First China mocked Trump's unsolicited tariff delay "olive branch" as evidence that the US is now losing the trade war. Now, the Asian superpower has also made it clear that the proposed delay - which came out of the blue and was not made in exchange for any concessions from Beijing - will be too little, too late, and that if Trump hopes China will resume agricultural imports from the US simply in exchange for the 2.5 month delay in imposing the new Chinese import tariffs, he will be waiting for a long time.
As a reminder, yesterday in his tariff delay takeaway note, Standard Chartered's Steven Englander said that in his view, "the US will expect China to reciprocate by buying US agricultural products in the coming weeks."
Alas, as Global Times editor in chief and legendary twitter troll, Hu Xijin made clear moments ago (on twitter, of course), such a reciprocal action won't be coming, and instead China will be demanding that Trump revert back to the Osaka G-20 "ceasefire" which means scrapping the newly proposed tariffs entirely, for negotiations to resume as "the Chinese side requests that both sides respect the consensus reached at Osaka summit, which is removing all additional tariffs, not delaying some", to wit:
As far as I know, the Chinese side requests that both sides respect the consensus reached at Osaka summit, which is removing all additional tariffs, not delaying some.
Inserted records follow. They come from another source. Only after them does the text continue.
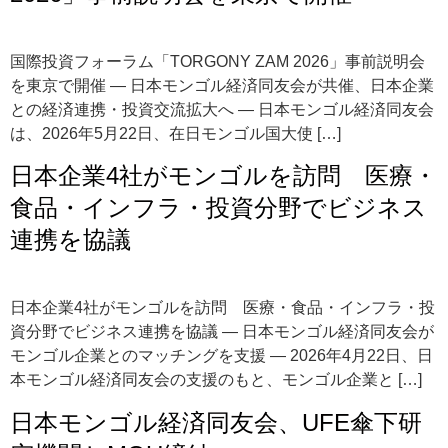
国際投資フォーラム「TORGONY ZAM 2026」事前説明会
を東京で開催 ― 日本モンゴル経済同友会が共催、日本企業
との経済連携・投資交流拡大へ ― 日本モンゴル経済同友会
は、2026年5月22日、在日モンゴル国大使 […]
日本企業4社がモンゴルを訪問 医療・
食品・インフラ・投資分野でビジネス
連携を協議
日本企業4社がモンゴルを訪問 医療・食品・インフラ・投
資分野でビジネス連携を協議 ― 日本モンゴル経済同友会が
モンゴル企業とのマッチングを支援 ― 2026年4月22日、日
本モンゴル経済同友会の支援のもと、モンゴル企業と […]
日本モンゴル経済同友会、UFE傘下研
I doubt Chinese side will resume large-scale purchase of US farm products under current circumstances.
So if Trump is expecting Beijing - as a token of its appreciation - to resume importing US agri products in coming weeks, he will not only be disappointed, but will most likely respond with even harsher measures at what he sees as China's "irrational" obstinacy. In other words, it's only a matter of time before the trade war returns front and center, in its most violent iteration to date.
Not surprisingly, the market seems to agree.